Il y a quelques mois de cela, la loi n° 2024-537, du 13 juin 2024, visant à accroître le financement des entreprises et l’attractivité de la France N° Lexbase : L5923MMC (B. Dondero, Loi visant à accroître le financement des entreprises et l’attractivité de la France : mesures de droit des sociétés, Lexbase Affaires, juillet 2024, n° 801 N° Lexbase : N9823BZT) a introduit un ensemble de mesures destinées à assouplir les modalités de délibération des décisions collectives des associés et des conseils et organes délibérants.
C’est donc dans la continuité de l’article 18 de cette loi que le décret n° 2024-904, du 8 octobre 2024, indique, si les statuts prévoient cette possibilité, les mentions que doivent comporter les formulaires de vote par correspondance des associés de sociétés à responsabilité limitée, des administrateurs ou membres de conseil de surveillance de sociétés anonymes ou de sociétés en commandite par actions (art. 2).

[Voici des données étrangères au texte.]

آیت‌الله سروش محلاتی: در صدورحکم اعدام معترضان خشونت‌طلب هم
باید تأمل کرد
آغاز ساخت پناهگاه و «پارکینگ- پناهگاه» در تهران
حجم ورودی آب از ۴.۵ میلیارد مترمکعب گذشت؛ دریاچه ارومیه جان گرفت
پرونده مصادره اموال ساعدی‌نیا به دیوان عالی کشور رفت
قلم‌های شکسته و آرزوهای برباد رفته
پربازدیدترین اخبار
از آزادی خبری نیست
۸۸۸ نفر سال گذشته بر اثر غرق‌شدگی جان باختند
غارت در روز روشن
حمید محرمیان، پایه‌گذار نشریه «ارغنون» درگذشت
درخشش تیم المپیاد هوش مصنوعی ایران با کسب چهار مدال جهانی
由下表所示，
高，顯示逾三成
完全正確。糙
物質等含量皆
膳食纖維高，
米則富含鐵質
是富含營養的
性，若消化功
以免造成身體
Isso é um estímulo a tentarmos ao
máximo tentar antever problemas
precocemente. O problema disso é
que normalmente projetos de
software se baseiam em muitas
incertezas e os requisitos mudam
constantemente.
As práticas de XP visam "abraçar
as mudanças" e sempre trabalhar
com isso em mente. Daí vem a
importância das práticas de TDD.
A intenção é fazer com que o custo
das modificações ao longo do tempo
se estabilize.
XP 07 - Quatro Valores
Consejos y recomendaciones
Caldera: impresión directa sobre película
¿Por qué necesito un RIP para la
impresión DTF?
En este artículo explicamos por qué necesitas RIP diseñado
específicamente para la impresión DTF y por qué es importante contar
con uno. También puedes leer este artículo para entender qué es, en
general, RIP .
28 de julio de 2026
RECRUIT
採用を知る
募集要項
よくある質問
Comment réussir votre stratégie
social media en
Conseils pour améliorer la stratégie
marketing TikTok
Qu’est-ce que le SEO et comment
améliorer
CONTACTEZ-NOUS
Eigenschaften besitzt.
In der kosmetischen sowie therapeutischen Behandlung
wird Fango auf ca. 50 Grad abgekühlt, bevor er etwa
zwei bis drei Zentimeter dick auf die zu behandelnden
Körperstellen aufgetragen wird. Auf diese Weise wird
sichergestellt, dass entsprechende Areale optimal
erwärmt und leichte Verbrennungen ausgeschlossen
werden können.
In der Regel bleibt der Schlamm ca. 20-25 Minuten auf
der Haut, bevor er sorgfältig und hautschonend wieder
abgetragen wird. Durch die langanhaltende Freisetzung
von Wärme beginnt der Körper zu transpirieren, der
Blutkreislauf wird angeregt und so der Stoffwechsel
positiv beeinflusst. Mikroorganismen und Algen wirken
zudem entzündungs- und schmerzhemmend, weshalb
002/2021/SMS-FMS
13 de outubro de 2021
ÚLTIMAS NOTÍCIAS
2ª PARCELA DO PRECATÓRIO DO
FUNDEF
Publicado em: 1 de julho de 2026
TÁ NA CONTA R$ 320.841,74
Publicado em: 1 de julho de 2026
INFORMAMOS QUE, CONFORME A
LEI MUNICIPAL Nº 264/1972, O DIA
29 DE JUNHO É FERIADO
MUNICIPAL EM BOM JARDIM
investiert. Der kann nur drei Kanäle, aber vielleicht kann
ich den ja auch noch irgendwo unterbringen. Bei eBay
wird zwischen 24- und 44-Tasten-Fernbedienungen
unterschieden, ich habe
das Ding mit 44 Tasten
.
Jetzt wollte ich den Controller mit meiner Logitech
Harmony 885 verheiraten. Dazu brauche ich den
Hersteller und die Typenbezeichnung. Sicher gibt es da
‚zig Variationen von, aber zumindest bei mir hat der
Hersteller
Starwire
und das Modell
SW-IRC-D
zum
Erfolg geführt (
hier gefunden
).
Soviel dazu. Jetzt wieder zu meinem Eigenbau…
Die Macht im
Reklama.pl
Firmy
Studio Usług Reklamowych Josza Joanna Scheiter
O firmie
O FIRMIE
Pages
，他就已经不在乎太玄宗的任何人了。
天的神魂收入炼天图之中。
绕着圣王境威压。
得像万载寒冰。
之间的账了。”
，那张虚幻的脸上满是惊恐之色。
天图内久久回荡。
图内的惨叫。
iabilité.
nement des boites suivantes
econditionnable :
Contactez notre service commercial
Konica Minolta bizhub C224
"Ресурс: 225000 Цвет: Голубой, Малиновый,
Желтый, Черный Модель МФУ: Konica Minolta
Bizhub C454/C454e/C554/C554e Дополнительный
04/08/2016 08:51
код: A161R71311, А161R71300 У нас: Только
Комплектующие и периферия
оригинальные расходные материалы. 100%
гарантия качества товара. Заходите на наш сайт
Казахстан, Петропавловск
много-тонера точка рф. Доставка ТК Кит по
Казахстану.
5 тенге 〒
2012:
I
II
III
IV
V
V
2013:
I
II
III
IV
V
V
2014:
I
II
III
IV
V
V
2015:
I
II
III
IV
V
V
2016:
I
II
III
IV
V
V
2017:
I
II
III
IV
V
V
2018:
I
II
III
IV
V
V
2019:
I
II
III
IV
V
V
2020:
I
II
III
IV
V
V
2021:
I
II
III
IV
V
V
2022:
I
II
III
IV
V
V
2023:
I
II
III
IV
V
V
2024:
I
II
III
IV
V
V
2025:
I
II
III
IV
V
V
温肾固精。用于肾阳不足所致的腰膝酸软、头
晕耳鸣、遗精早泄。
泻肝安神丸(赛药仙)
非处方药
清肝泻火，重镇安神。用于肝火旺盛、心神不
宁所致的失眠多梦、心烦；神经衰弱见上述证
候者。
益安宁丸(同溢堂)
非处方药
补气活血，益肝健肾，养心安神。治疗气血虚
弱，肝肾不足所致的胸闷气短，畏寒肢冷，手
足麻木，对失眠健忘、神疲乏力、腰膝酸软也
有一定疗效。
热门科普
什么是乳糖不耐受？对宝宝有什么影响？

Il précise également, pour les sociétés cotées, les conditions dans lesquelles sont réputés présents, pour le calcul du quorum et de la majorité, les membres des organes de décision qui participent à leurs réunions par un moyen de télécommunication permettant leur identification (art. 3 et 4).
Enfin, le décret prévoit les modalités de retransmission, d'enregistrement et de consultation des assemblées de sociétés cotées (art. 5).
Le texte entre en vigueur le 11 octobre 2024.